*YOUR TASK*
Among the entries below, copy only the span from the line containing "Annie’s trademark blue" through the line containing "gressive and experienced national law". Do so exactly, and skip the pictures.

*PROVIDED DATA*
◇ ◇ ◇ ◇

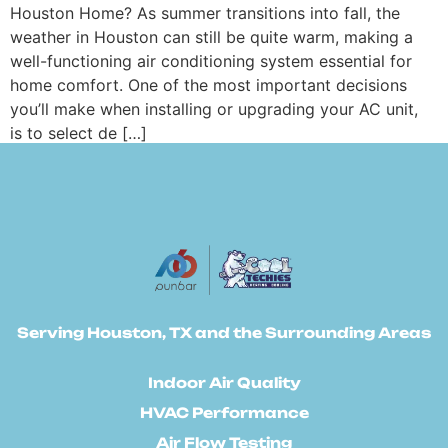
Houston Home? As summer transitions into fall, the
weather in Houston can still be quite warm, making a
well-functioning air conditioning system essential for
home comfort. One of the most important decisions
you’ll make when installing or upgrading your AC unit,
is to select de […]
Serving Houston, TX and the Surrounding Areas
Indoor Air Quality
HVAC Performance
Air Flow Testing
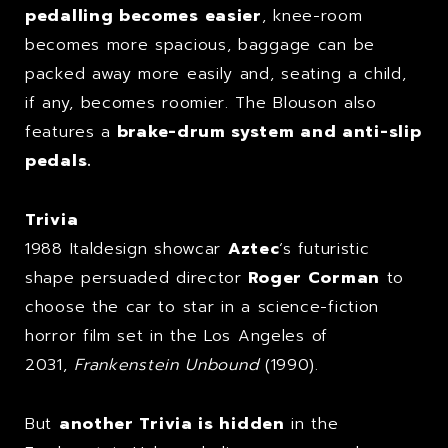
pedalling becomes easier
, knee-room
becomes more spacious, baggage can be
packed away more easily and, seating a child,
if any, becomes roomier. The Blouson also
features a
brake-drum system and anti-slip
pedals.
Trivia
1988 Italdesign showcar
Aztec
‘s futuristic
shape persuaded director
Roger Corman
to
choose the car to star in a science-fiction
horror film set in the Los Angeles of
2031,
Frankenstein Unbound
(1990).
But
another Trivia is hidden
in the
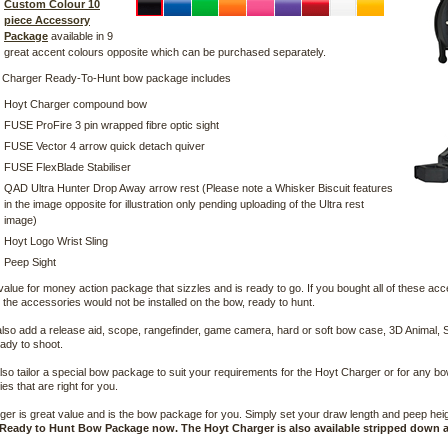
Custom Colour 10
piece Accessory
Package
available in 9
great accent colours opposite which can be purchased separately.
 Charger Ready-To-Hunt bow package includes
Hoyt Charger compound bow
FUSE ProFire 3 pin wrapped fibre optic sight
FUSE Vector 4 arrow quick detach quiver
FUSE FlexBlade Stabiliser
QAD Ultra Hunter Drop Away arrow rest (Please note a Whisker Biscuit features
in the image opposite for illustration only pending uploading of the Ultra rest
image)
Hoyt Logo Wrist Sling
Peep Sight
 value for money action package that sizzles and is ready to go. If you bought all of these ac
the accessories would not be installed on the bow, ready to hunt.
lso add a release aid, scope, rangefinder, game camera, hard or soft bow case, 3D Animal, S
ady to shoot.
so tailor a special bow package to suit your requirements for the Hoyt Charger or for any b
es that are right for you.
er is great value and is the bow package for you. Simply set your draw length and peep height
Ready to Hunt Bow Package now. The Hoyt Charger is also available stripped down a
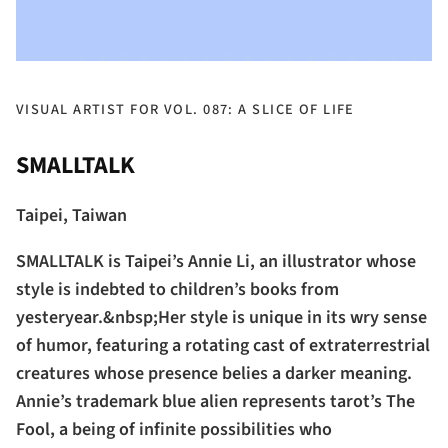
VISUAL ARTIST FOR VOL. 087: A SLICE OF LIFE
SMALLTALK
Taipei, Taiwan
SMALLTALK is Taipei’s Annie Li, an illustrator whose
style is indebted to children’s books from
yesteryear.&nbsp;Her style is unique in its wry sense
of humor, featuring a rotating cast of extraterrestrial
creatures whose presence belies a darker meaning.
Annie’s trademark blue alien represents tarot’s The
Fool, a being of infinite possibilities who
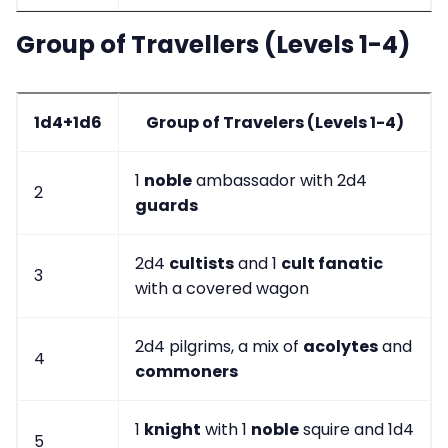
Group of Travellers (Levels 1-4)
1d4+1d6
Group of Travelers (Levels 1-4)
1
noble
ambassador with 2d4
2
guards
2d4
cultists
and 1
cult fanatic
3
with a covered wagon
2d4 pilgrims, a mix of
acolytes
and
4
commoners
1
knight
with 1
noble
squire and 1d4
5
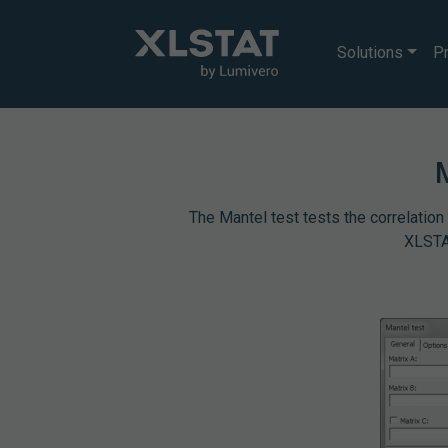
Solutions
Pr
The Mantel test tests the correlation
XLSTAT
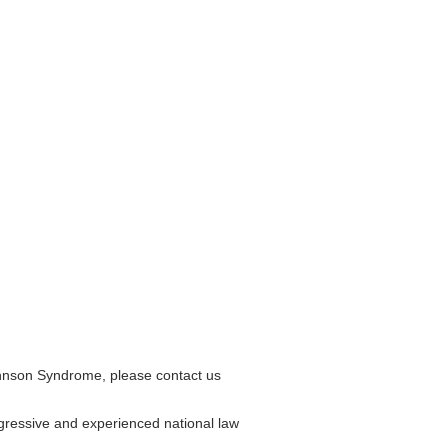
ohnson Syndrome, please contact us
gressive and experienced national law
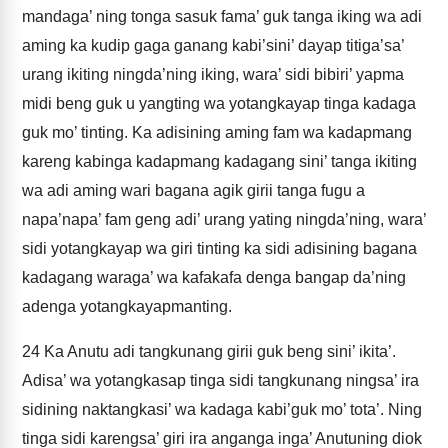
mandaga’ ning tonga sasuk fama’ guk tanga iking wa adi
aming ka kudip gaga ganang kabi’sini’ dayap titiga’sa’
urang ikiting ningda’ning iking, wara’ sidi bibiri’ yapma
midi beng guk u yangting wa yotangkayap tinga kadaga
guk mo’ tinting. Ka adisining aming fam wa kadapmang
kareng kabinga kadapmang kadagang sini’ tanga ikiting
wa adi aming wari bagana agik girii tanga fugu a
napa’napa’ fam geng adi’ urang yating ningda’ning, wara’
sidi yotangkayap wa giri tinting ka sidi adisining bagana
kadagang waraga’ wa kafakafa denga bangap da’ning
adenga yotangkayapmanting.
24
Ka Anutu adi tangkunang girii guk beng sini’ ikita’.
Adisa’ wa yotangkasap tinga sidi tangkunang ningsa’ ira
sidining naktangkasi’ wa kadaga kabi’guk mo’ tota’. Ning
tinga sidi karengsa’ giri ira anganga inga’ Anutuning diok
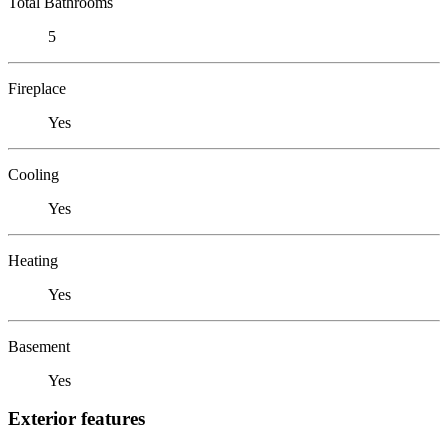
Total Bathrooms
5
Fireplace
Yes
Cooling
Yes
Heating
Yes
Basement
Yes
Exterior features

◇ ◇ ◇ ◇

*RESULT*
Annie’s trademark blue alien represents tarot’s The
Fool, a being of infinite possibilities who
Group of Travellers (Levels 1-4)
1d4+1d6
Group of Travelers (Levels 1-4)
1
noble
ambassador with 2d4
2
guards
2d4
cultists
and 1
cult fanatic
3
with a covered wagon
2d4 pilgrims, a mix of
acolytes
and
4
commoners
1
knight
with 1
noble
squire and 1d4
5
Solutions
Pr
The Mantel test tests the correlation
XLSTAT
ohnson Syndrome, please contact us
gressive and experienced national law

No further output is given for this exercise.